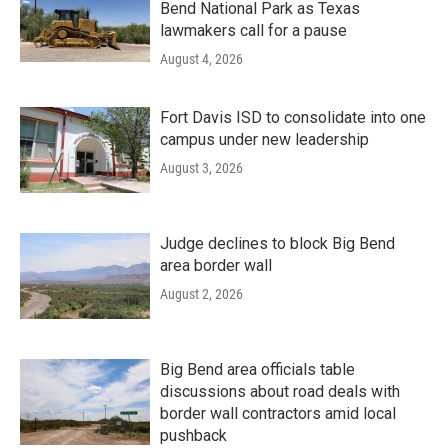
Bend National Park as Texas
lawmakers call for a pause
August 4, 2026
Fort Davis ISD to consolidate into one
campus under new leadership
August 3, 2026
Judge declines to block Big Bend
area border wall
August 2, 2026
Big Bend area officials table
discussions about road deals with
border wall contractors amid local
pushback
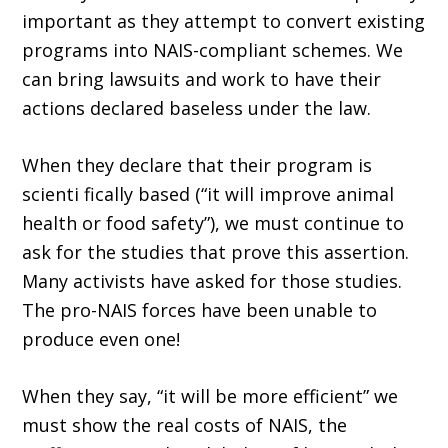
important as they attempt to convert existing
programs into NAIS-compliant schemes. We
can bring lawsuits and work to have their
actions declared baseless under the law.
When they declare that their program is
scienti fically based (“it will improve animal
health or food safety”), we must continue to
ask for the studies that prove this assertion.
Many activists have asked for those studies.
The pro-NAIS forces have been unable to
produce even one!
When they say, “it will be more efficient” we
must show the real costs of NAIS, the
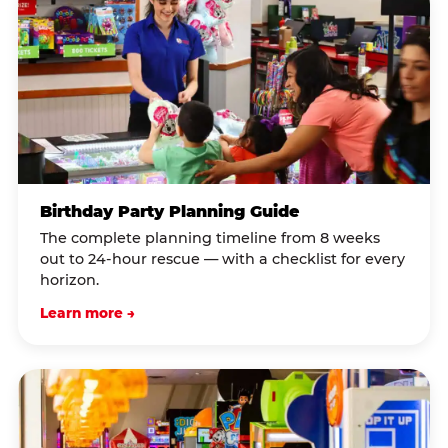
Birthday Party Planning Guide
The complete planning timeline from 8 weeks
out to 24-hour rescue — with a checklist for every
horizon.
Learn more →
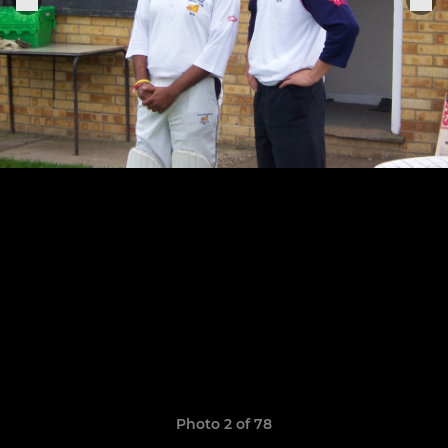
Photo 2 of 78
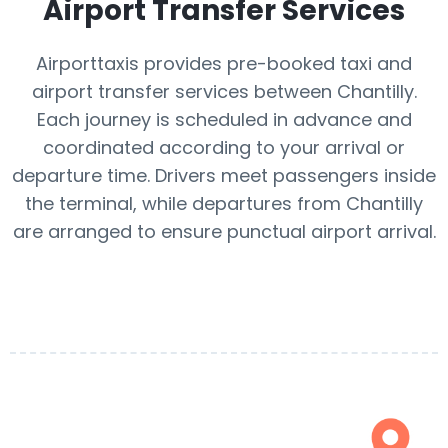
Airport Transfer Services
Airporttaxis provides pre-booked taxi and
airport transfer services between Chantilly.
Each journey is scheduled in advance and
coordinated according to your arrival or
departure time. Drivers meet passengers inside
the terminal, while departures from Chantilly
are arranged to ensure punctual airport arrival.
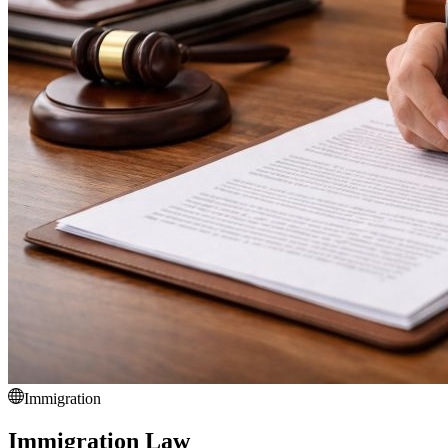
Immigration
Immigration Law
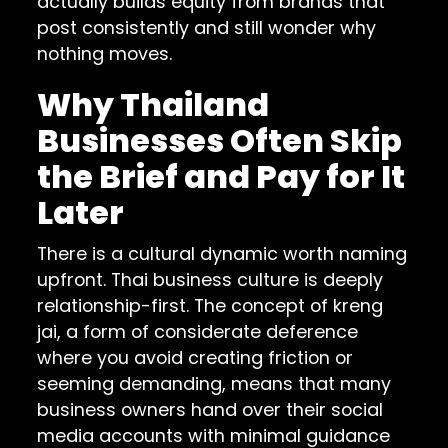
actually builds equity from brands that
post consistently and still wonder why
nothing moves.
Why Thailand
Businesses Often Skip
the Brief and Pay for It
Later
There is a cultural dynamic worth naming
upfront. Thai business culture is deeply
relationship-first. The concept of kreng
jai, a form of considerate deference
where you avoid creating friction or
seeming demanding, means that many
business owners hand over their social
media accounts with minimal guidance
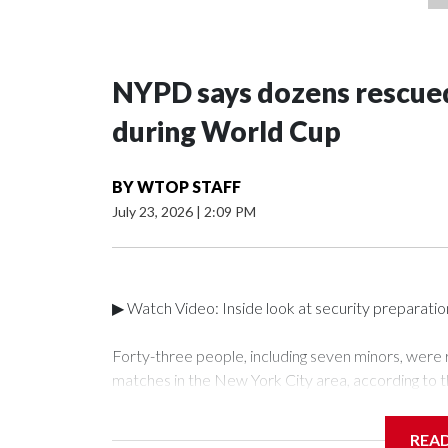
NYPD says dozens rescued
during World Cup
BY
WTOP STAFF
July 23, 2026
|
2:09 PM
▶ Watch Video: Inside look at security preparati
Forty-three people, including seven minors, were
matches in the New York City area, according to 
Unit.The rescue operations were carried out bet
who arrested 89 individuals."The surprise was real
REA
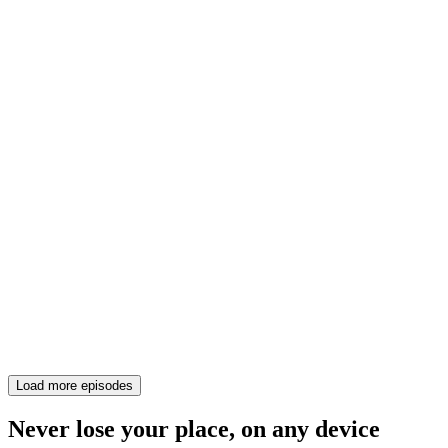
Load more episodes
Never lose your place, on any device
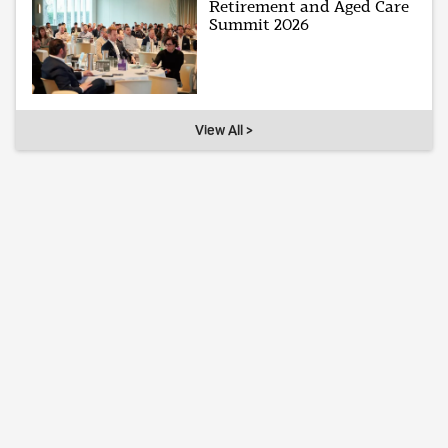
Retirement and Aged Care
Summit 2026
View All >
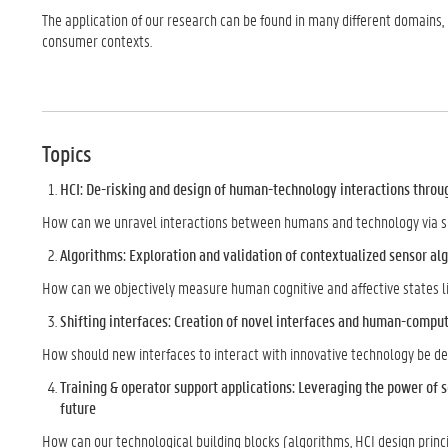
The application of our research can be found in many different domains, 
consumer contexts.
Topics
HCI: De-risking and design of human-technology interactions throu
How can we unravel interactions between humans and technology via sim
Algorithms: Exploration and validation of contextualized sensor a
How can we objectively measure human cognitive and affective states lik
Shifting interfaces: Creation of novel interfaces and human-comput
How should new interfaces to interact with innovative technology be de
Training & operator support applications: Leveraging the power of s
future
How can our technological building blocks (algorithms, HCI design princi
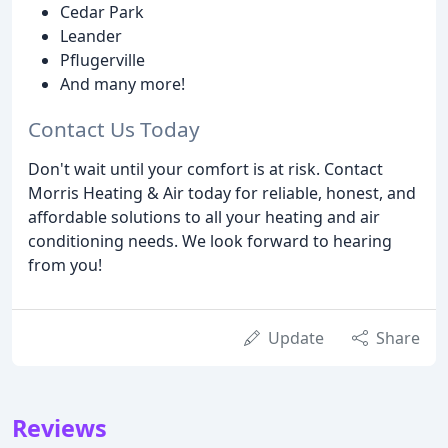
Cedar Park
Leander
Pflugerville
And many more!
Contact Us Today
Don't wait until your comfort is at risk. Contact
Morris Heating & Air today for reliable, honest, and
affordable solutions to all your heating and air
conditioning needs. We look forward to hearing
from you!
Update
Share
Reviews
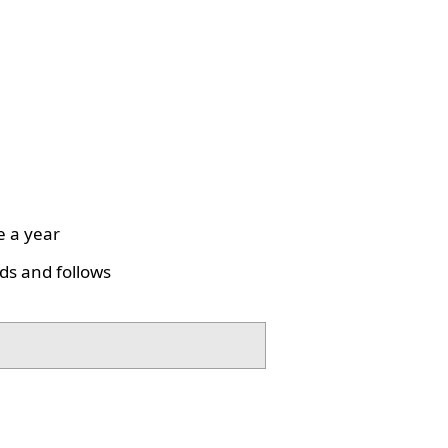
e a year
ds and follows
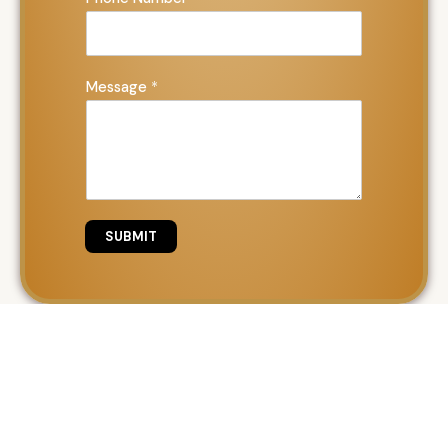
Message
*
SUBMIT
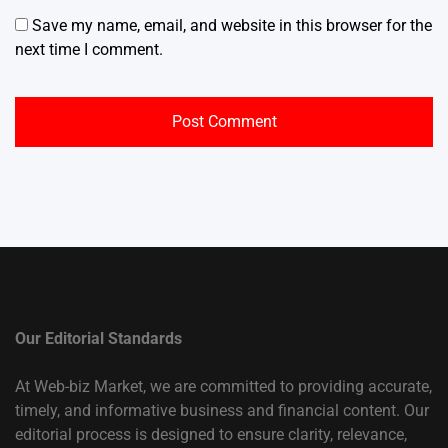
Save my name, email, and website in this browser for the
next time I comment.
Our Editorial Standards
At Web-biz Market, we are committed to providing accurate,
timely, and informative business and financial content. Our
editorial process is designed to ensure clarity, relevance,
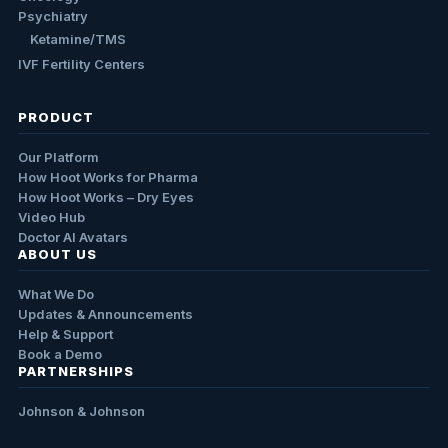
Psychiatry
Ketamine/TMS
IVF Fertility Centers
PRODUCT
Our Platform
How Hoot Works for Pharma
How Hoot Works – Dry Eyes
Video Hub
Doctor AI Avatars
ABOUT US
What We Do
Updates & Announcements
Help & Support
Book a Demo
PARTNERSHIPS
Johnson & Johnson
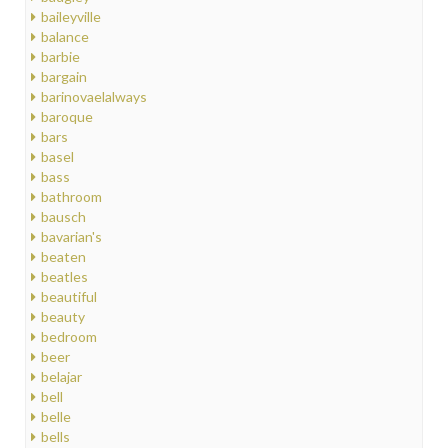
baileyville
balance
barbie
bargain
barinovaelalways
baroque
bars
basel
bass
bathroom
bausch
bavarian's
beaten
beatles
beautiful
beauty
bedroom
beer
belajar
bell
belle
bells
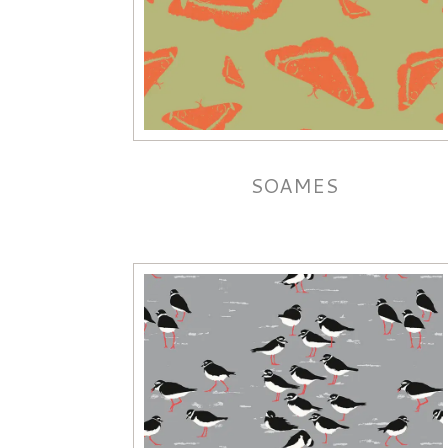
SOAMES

_Exercise directions:_
Retrieve all lines from the data that contain the string "they".

_Exercise solution:_
important as they attempt to convert existing
When they declare that their program is
When they say, “it will be more efficient” we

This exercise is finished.